Brazzaville, 20 Settembre 2008

«Non maledire le tenebre, ma accendi una candela»

Bella questa vacanza estiva in Italia. Ho goduto pregando con mia madre, lodando il Signore per la saggia presenza di lei che mi ha dato la vita e vivendo ogni incontro con i suoi 95 anni come se fosse il primo. Come se fosse l’ultimo. Ho goduto del tempo trascorso con Qohelet, letto come predicatore della gioia, lui il cantore del nulla, del vuoto, della vanità del tutto. Ho goduto anche del distacco da persone amate, vedendo in ciò il volere di Dio: credere per me ora è accogliere, senza vedere, l’Infinito e già qui in terra diventare eterno.

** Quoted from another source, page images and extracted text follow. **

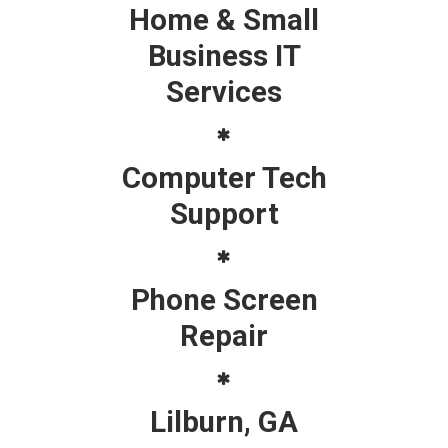
Home & Small
Business IT
Services
Computer Tech
Support
Phone Screen
Repair
Lilburn, GA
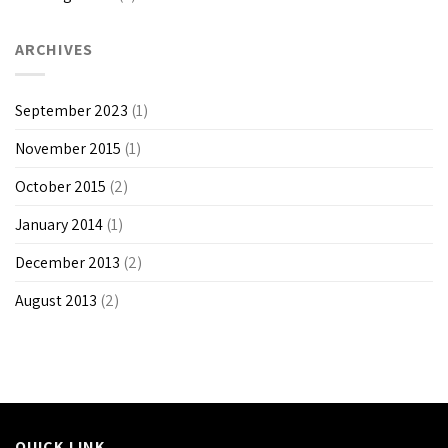
ARCHIVES
September 2023
(1)
November 2015
(1)
October 2015
(2)
January 2014
(1)
December 2013
(2)
August 2013
(2)
QUICK LINK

Poi arriva il momento di tenere due corsi nel Congo Brazzeville e nel Gabon. Parto con il cuore pesante, anche perchè viviamo un momento in cui i cristiani sono ovunque perseguitati: é urgente rievangelizzare l’Occidente, soprattutto i giovani, immersi in una cultura carente di valori umani e divini. L’emergenza educativa.
Arrivo all’aeroporto di Parigi nel giorno in cui Benedetto XVI visita quella Francia sempre più laica e anticlericale. L’hostess, visto che sono un inviato dalla Santa Sede, mi fa ospitare in un salone dove si può prendere gratuitamente raffinati cibi e deliziose bevande. Sull’aereo si offre Champagne. Benessere, lusso, spreco e mangiare per imbrogliare il tempo.
Poi inizia il volo sul Sahara. Resto incollato al finestrino e piango vedendo la zona di Agadesh e Maradi, là dove trent’anni fa incontrai quel tuaregh che mi aiuto’ ad uscire da una crisi di fede.
Sbarco a Brazzaville di notte: dall’aria condizionata ad un calore asfissiante ; dai profumi parigini all’acre odore delle fogne ; dai paradisiaci orizzonti sconfinati delle vie del cielo, alle strade simili a valli di lacrime della capitale. Grazie a Dio é notte, e non vedo quanto scorgo il giorno seguente: un Paese appena uscito da tre guerre civili e in via di un grave regresso economico, come tanti altri paesi di questo continente.
Placido scorre l’immenso fiume Congo. Da Brazzville contemplo Kinshasa e chiedo se posso recarmi là. Impossibile. Costa carissimo il visto d’entata nel Congo democratico. Innumerevoli le formalità burocratiche. E per un quarto d’ora di traghetto si deve calcolare di perdere un’intera giornata.
Mi fermo a guardare i ragazzi che giocano al pallone: sono contenti perché hanno una vera palla di gomma e non un insieme di stracci legati da liane.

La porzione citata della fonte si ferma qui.